Public Goods Funding Needs Evals, Not Just Mechanisms
Fri Mar 20 2026Public goods funding may no longer be bottlenecked by mechanism design. It may be bottlenecked by evaluation.
There are many interesting funding experiments right now: RetroPGF, ProPGF, quadratic rounds, expert juries, ML competitions, prediction markets, and hybrids.
Experimentation is great. We should to try many things!
But most of these are not experiments in the scientific sense. They are mechanism deployments with weak feedback loops.
We change jury setups, prompts, aggregation rules, market structures, and eligibility criteria, then stare at the final allocation.
An allocation is not evidence that the mechanism works.
The Missing Layer
Public goods funding does not just need better allocation mechanisms. It needs mechanism evals.
There are two problems here:
- How do we assign weights to projects?
- How do we tell whether one weight-assignment process is better than another?
Most of the attention has gone to the first problem.
The missing layer is the second one.
A clever ranking, polished dashboard, or plausible-looking distribution is not evidence. It is only an output.
The Ground Truth
Public goods funding has no single objective truth. Values are plural. Impact is fuzzy. Metrics get gamed. That does not make evaluation impossible. Current mechanisms are being evluated, just on vibes. If they weren’t we could be using random!
The right question is not:
Is this the correct allocation?
It is:
Does this mechanism beat simpler alternatives on the metrics/values we care about?
If your mechanism cannot reliably outperform equal split, random, a simple rubric, or one informed expert with a spreadsheet, then the extra complexity is not progress.

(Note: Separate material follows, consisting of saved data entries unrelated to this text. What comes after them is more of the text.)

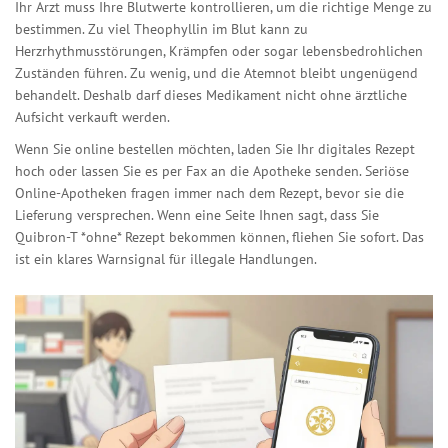
Ihr Arzt muss Ihre Blutwerte kontrollieren, um die richtige Menge zu
bestimmen. Zu viel Theophyllin im Blut kann zu
Herzrhythmusstörungen, Krämpfen oder sogar lebensbedrohlichen
Zuständen führen. Zu wenig, und die Atemnot bleibt ungenügend
behandelt. Deshalb darf dieses Medikament nicht ohne ärztliche
Aufsicht verkauft werden.
Wenn Sie online bestellen möchten, laden Sie Ihr digitales Rezept
hoch oder lassen Sie es per Fax an die Apotheke senden. Seriöse
Online-Apotheken fragen immer nach dem Rezept, bevor sie die
Lieferung versprechen. Wenn eine Seite Ihnen sagt, dass Sie
Quibron-T *ohne* Rezept bekommen können, fliehen Sie sofort. Das
ist ein klares Warnsignal für illegale Handlungen.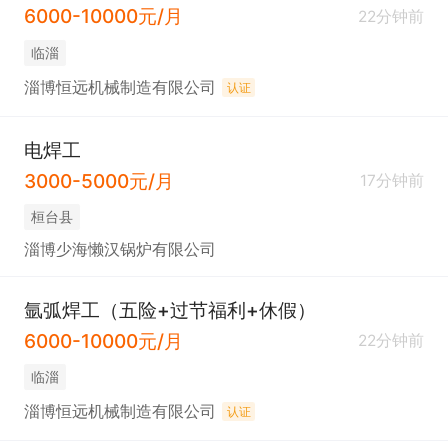
6000-10000元/月
22分钟前
临淄
淄博恒远机械制造有限公司
认证
电焊工
3000-5000元/月
17分钟前
桓台县
淄博少海懒汉锅炉有限公司
氩弧焊工（五险+过节福利+休假）
6000-10000元/月
22分钟前
临淄
淄博恒远机械制造有限公司
认证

Complexity should be treated as a cost that must be justified by measurable gains.
What should be evaluated
Be explicit about the object of evaluation.

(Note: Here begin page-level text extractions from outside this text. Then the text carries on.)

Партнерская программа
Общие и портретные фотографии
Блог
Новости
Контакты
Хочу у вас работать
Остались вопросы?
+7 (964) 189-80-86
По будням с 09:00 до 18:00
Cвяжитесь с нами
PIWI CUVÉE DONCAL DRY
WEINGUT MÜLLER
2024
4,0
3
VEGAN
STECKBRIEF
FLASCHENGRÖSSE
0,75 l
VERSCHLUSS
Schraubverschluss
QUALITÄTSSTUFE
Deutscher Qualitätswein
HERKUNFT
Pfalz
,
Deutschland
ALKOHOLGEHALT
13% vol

You can evaluate at least three things:
- The output — the final ranking, weight vector, or allocation.
- The mechanism — the process that produced it.
- The full process — including transparency, reproducibility, cost, gaming resistance, and legitimacy.
That distinction matters.
A mechanism might produce a decent allocation once and still be a bad institution: too fragile, too opaque, too expensive, too easy to game, or too hard to explain.
Also, not all mechanisms are doing the same job. Some are trying to summarize retrospective judgment. Others are trying to predict future value. They should not be evaluated as if they were solving the same task.
A basic standard
Every public goods funding round should come with a minimum eval pack.
1. Define “better” before looking at results
Better on what axis?
- agreement with holdout judgments?
- retrospective fit?
- stability across reruns?
- robustness to noisy evaluators?
- legitimacy with participants?
- cost per unit of improvement?
If you cannot say what success means in advance, you are not running an experiment.
2. Publish a baseline pack
At minimum:
- equal split
- random allocation
- expert-in-an-afternoon
- simple public rubric
- previous round
- direct pairwise aggregation if pairwise data exists
No mechanism should be discussed without its baselines.
3. Compare mechanisms blind where possible
Do not ask people whether they like “the Deep Funding output” or “the expert allocation.”
Show them allocation A and allocation B without labels. Ask which one looks better, which one looks most wrong, and why.
Tools like PGF Arena are useful because they make this kind of comparison easier.
4. Separate training from testing
If a mechanism uses pairwise data, expert labels, or past rounds to tune itself, evaluate it on held-out judgments or later review.
Otherwise you are grading homework with the answer key still attached.
5. Do error analysis
Do not stop at leaderboard scores.
Look at where the mechanism failed:
- where it strongly disagreed with evaluators
- where it produced obviously weird weights
- where baselines beat it
- where results were unstable under small changes
Then label the failure modes: noisy raters, missing context, popularity bias, aggregation artifacts, gaming, overconfidence.
That is how mechanism design should improve.
The real product
The most important output of a funding round may not be the final allocation.
It may be the learning loop:
specify → collect → score → analyze errors → update → rerun
That means the real public good is not just funding decisions. It is also:
- benchmark sets
- open scoring scripts
- public round data
- reproducible comparisons
- forkable evaluation tools
Open eval infrastructure is itself a public good.
Without it, rounds stay one-off governance rituals.
With it, rounds can become cumulative learning.
Prove It
My view is simple.
If a funding mechanism is complex, expensive, opaque, or hard to explain, it should have to earn its place through evals.
Not by sounding sophisticated. Not by producing a neat chart. Not by being more legible to insiders.
By beating boring baselines on transparent tests.
Public goods funding does need experimentation.
But the field may not need more mechanisms right now. It may need shared evals for the ones we already have.